Many of the big organizations have failed to understand the importance of effect of good organizational design on their company’s effectiveness and performance. Select any one organization which experienced enormous adjusting problem due to the poor organizational design and explain in detail its structure and consequences of that organizational structure.
Organization Structure is a framework, typically hierarchical, within which an organization arranges its lines of authority and communications, and allocates rights and duties. Organizational structure determines the manner and extent to which roles, power, and responsibilities are delegated, controlled, and coordinated, and how information flows between levels of management.
An structure depends entirely on the organization’s objectives and the strategy chosen to achieve them. In a centralized structure, the decision making power is concentrated in the top layer of the management and tight control is exercised over departments and divisions. In a decentralized structure, the decision making power is distributed and the departments and divisions have varying degrees of autonomy. An organizational chart illustrates the organizational structure.
Every organization, to be effective, must have an organizational structure. It is the form of structure that determines the hierarchy and the reporting structure in the organization. It is also called organizational chart. There are different types of organization structures that companies follow depending upon a variety of things; it can be based on geographical regions, products or hierarchy. To put it simply an organizational structure is a plan that shows the organization of work and the systematic arrangement of work.
An organizational structure consists of activities such as task allocation, coordination and supervision, which are directed towards the achievement of organizational aims. It can also be considered as the viewing glass or perspective through which individuals see their organization and its environment.

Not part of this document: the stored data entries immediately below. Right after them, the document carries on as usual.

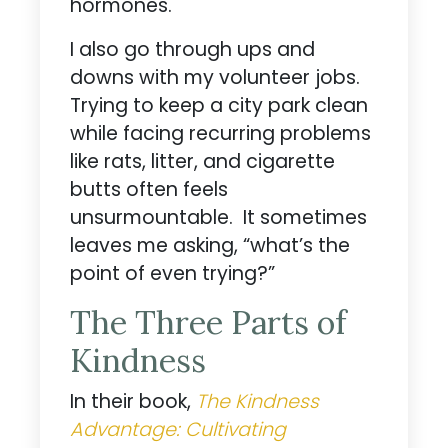
hormones.
I also go through ups and
downs with my volunteer jobs.
Trying to keep a city park clean
while facing recurring problems
like rats, litter, and cigarette
butts often feels
unsurmountable. It sometimes
leaves me asking, “what’s the
point of even trying?”
The Three Parts of
Kindness
In their book,
The Kindness
Advantage: Cultivating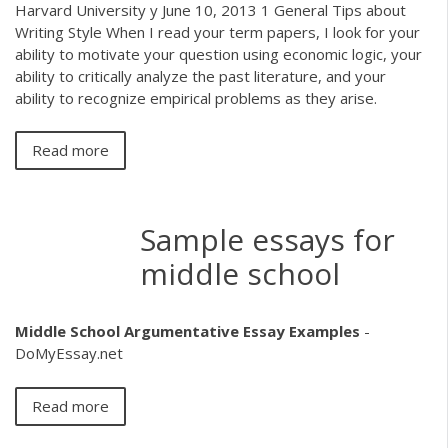
Harvard University y June 10, 2013 1 General Tips about
Writing Style When I read your term papers, I look for your
ability to motivate your question using economic logic, your
ability to critically analyze the past literature, and your
ability to recognize empirical problems as they arise.
Read more
Sample essays for
middle school
Middle School Argumentative Essay Examples
-
DoMyEssay.net
Read more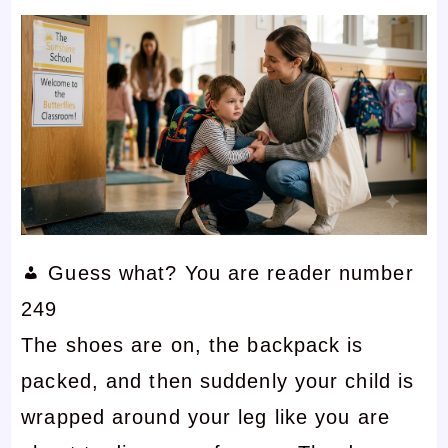
Guess what? You are reader number
249
The shoes are on, the backpack is
packed, and then suddenly your child is
wrapped around your leg like you are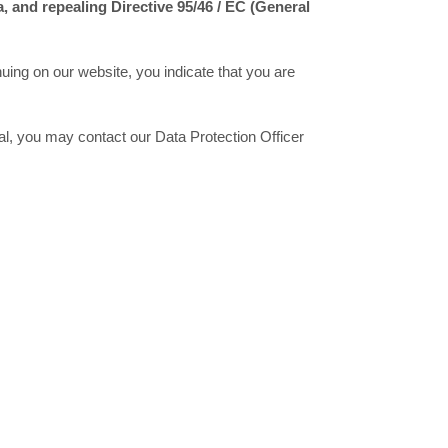
a, and repealing Directive 95/46 / EC (General
nuing on our website, you indicate that you are
nal, you may contact our Data Protection Officer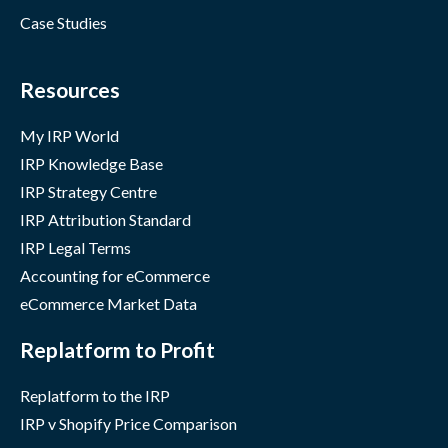
Case Studies
Resources
My IRP World
IRP Knowledge Base
IRP Strategy Centre
IRP Attribution Standard
IRP Legal Terms
Accounting for eCommerce
eCommerce Market Data
Replatform to Profit
Replatform to the IRP
IRP v Shopify Price Comparison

An organization can be structured in many different ways, depending on their objectives. The structure of an organization will determine the modes in which it operates and performs. Organizational structure allows the expressed allocation of responsibilities for different functions and processes to different entities such as the branch, department, workgroup and individual. Organizational structure affects organizational action in two big ways. First, it provides the foundation on which standard operating procedures and routines rest. Second, it determines which individuals get to participate in which decision-making processes, and thus to what extent their views shape the organization’s actions.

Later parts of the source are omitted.